Aus geschlossener Kneipe soll ein offenes Kunsthaus werden

Eine Baustellenbesichtigung der besonderen Art gab es in der ehemaligen Gaststätte „Ochsenkopf“ in Koldenhof. Die neuen Besitzer hatten alle Nachbarn eingeladen und viele wollten aus erster Hand erfahren, was aus dem historischen Gebäude wird.

In den ehemaligen Gasthof in Koldenhof soll neues Leben einziehen.
Klaus-Jürgen Fischer In den ehemaligen Gasthof in Koldenhof soll neues Leben einziehen.
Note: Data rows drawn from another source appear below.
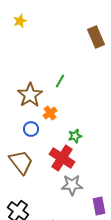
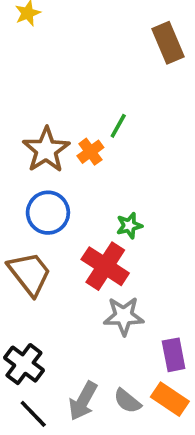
green line: (60, 81) -> (118, 126), moved
orange cross: (50, 113) -> (90, 152), moved
blue circle: (31, 129) -> (48, 213), size x1.5

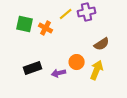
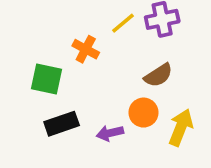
green square: (25, 24) -> (47, 79), moved
brown semicircle: (102, 44) -> (158, 75), moved

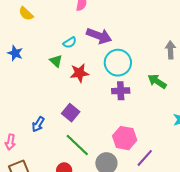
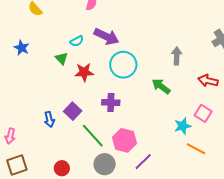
purple cross: (121, 91) -> (111, 102), moved
blue arrow: (38, 124) -> (49, 119), moved, turned -49
green line: (77, 145) -> (93, 136), moved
Einwohner aus fast allen Ortsteilen der Feldberger Seenlandschaft sind der Einladung der neuen Besitzer des mehr als 100 Jahre alten Backsteingebäudes in Koldenhof gefolgt, in dem sich einmal die Gaststätte "Ochsenkopf" befand. Das Ärzte-Ehepaar Kerstin und Jens-Uwe Kuttler will aus dem Gebäude, das zu DDR-Zeiten als Schulungs-, Erholungsheim und Kinderferienlager genutzt worgen war, ein Kunsthaus mit Galerie machen.
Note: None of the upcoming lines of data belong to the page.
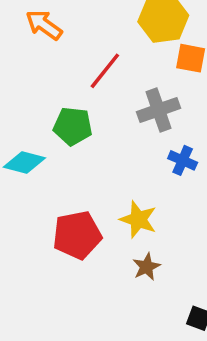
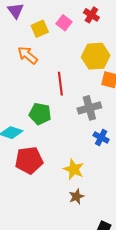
red line: (105, 71) -> (60, 84), turned -50
red pentagon: (77, 235) -> (29, 160), moved

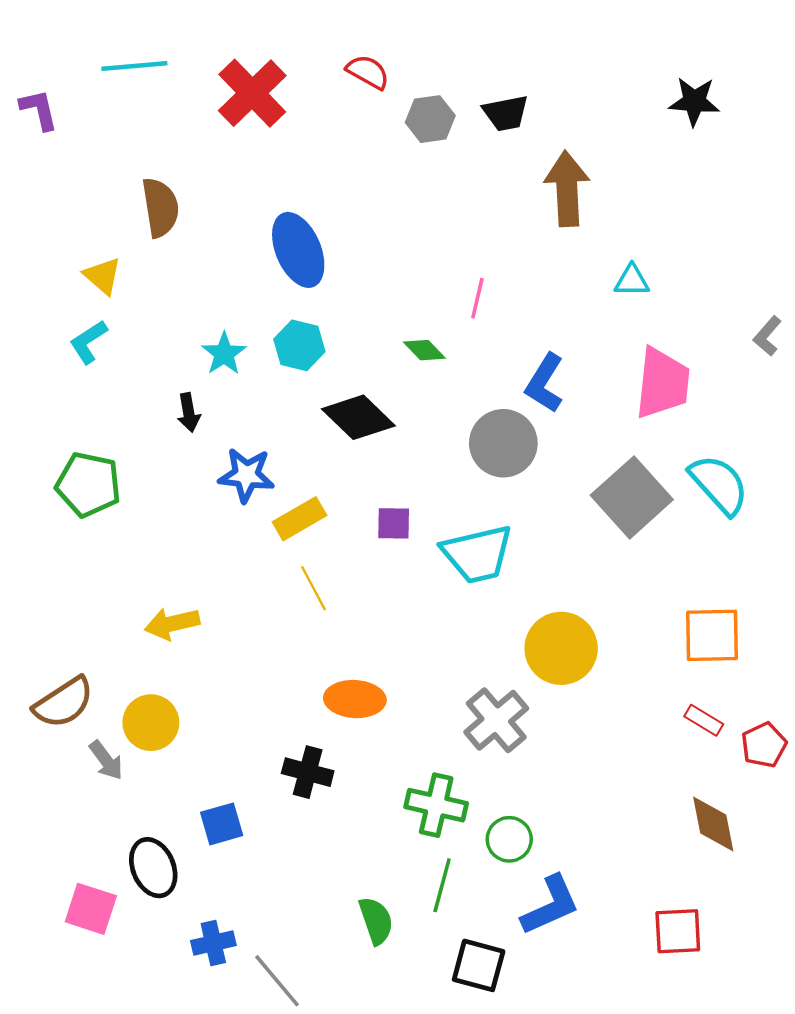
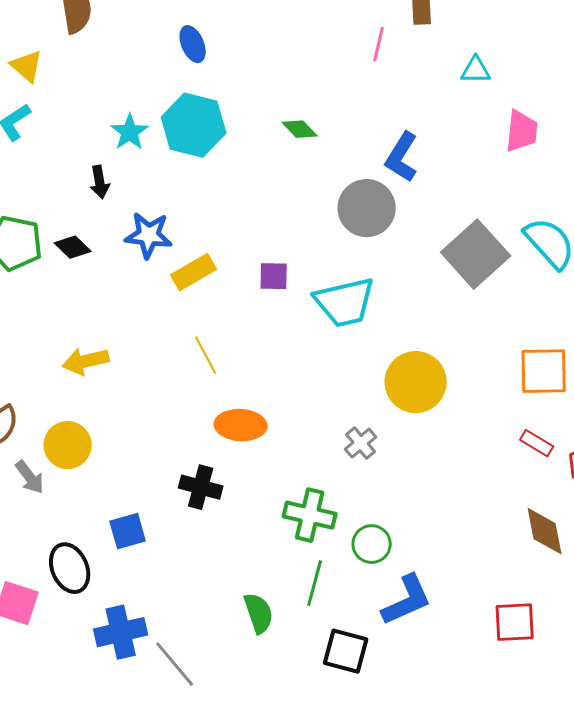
blue ellipse: (298, 250) -> (193, 44), size x0.6
pink line: (477, 298) -> (379, 44), moved
cyan hexagon: (299, 345) -> (194, 125), size x1.5
pink trapezoid: (662, 383) -> (522, 131), moved, size x0.7
black diamond: (358, 417) -> (73, 247), moved, size x0.6
yellow line: (314, 588) -> (206, 355), moved
gray cross: (496, 720) -> (361, 443), size x0.6
blue cross: (213, 943) -> (121, 632), size x1.4

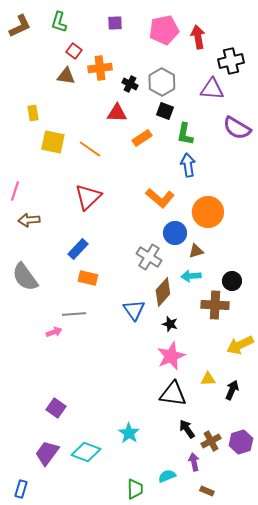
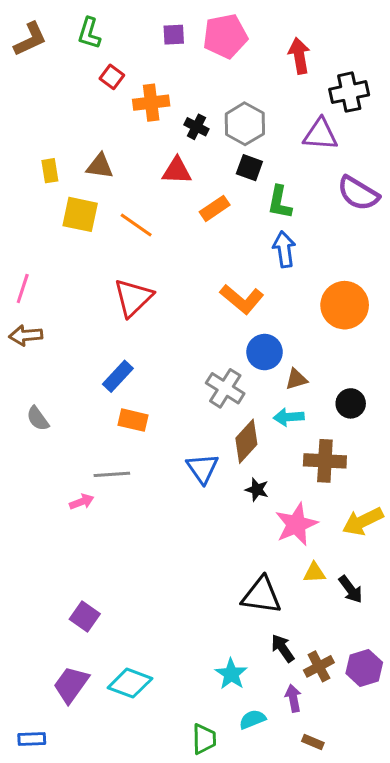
pink pentagon: (164, 30) -> (225, 36), moved
brown triangle: (66, 76) -> (100, 166), moved
orange circle: (208, 212) -> (345, 305), moved
brown arrow: (29, 220) -> (26, 335), moved
gray semicircle: (25, 277) -> (38, 419), size x0.6
black circle: (232, 281) -> (351, 403), moved
pink star: (171, 356) -> (296, 524), moved
black arrow: (232, 390) -> (351, 589), turned 120
cyan star: (129, 433) -> (231, 674), moved
blue rectangle: (21, 489) -> (32, 739), turned 72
Gezeigt werden sollen vor allem Kunstwerke regionaler und überregionaler Profis. Dabei ist dem Ehepaar durchaus bewusst, dass es in der Seenlandschaft schon einige Galerien in Wittenhagen, Lichtenberg, Neugarten und Feldberg gibt, dazu die KulturWirtschaft in Triepkendorf. Kerstin Kuttler schwebt vor, dass in dem Backsteinbau auch Lesungen und kleine Konzerte stattfinden.

Im Frühsommer soll es losgehen. Zunächst müssten aber grundlegende Arbeiten zu Ende gebracht werden: Sanitär- und Elektroanlagen, Isolierung, Heizung. Im ersten Stock sollen Ferienzimmer entstehen. Die Pläne stoßen auf viel Beifall. „Es ist gut, dass wieder was passiert mit dem Haus“, meinen die Koldenhöfer und wissen zu schätzen, dass die Bauherren sie über ihre Pläne informieren.